## What to produce
The records below hold a stretch from the line with "Bekijk het thema" through the line with "inspireren je graag."; return exactly those lines, ends included, and nothing more.

════════════════════

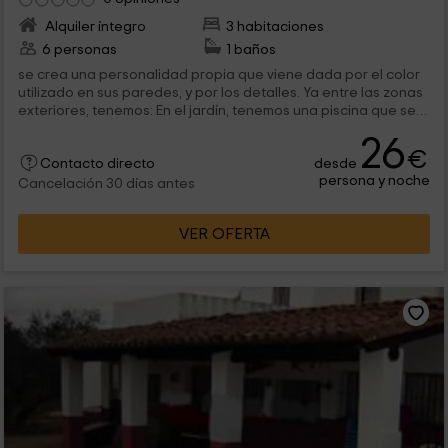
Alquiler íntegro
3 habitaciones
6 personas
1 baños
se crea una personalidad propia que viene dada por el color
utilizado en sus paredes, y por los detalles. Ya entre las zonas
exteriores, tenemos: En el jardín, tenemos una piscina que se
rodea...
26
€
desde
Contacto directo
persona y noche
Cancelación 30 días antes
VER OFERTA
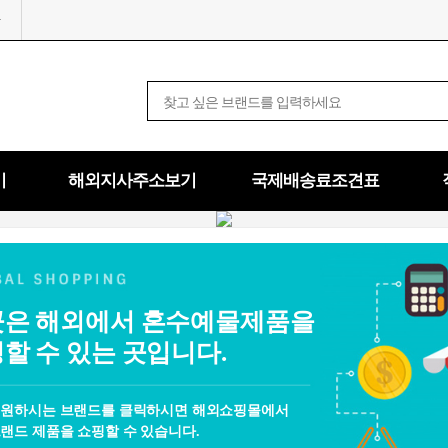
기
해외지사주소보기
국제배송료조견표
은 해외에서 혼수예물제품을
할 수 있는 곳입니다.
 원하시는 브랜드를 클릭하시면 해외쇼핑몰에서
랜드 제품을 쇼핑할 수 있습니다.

════════════════════

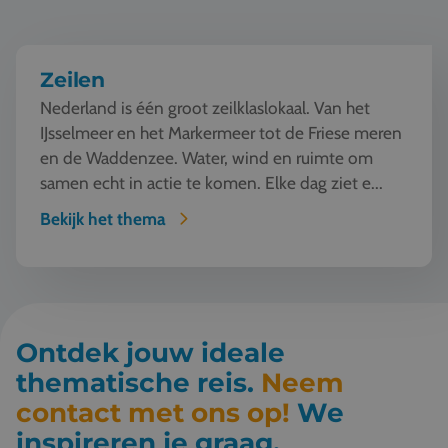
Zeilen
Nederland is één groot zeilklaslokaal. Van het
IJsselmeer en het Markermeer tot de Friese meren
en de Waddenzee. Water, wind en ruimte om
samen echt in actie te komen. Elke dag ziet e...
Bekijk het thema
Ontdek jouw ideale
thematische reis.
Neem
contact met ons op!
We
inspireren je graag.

════════════════════

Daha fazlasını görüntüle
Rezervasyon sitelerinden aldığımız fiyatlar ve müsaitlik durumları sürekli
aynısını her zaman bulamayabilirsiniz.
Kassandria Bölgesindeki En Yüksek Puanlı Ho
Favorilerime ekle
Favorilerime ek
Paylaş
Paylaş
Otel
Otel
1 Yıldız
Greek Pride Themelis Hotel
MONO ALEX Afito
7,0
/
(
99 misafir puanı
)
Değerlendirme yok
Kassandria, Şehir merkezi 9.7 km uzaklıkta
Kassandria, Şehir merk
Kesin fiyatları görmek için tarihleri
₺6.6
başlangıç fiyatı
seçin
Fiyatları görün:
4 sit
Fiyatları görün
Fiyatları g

════════════════════

## Problem solution
Bekijk het thema
Ontdek jouw ideale
thematische reis.
Neem
contact met ons op!
We
inspireren je graag.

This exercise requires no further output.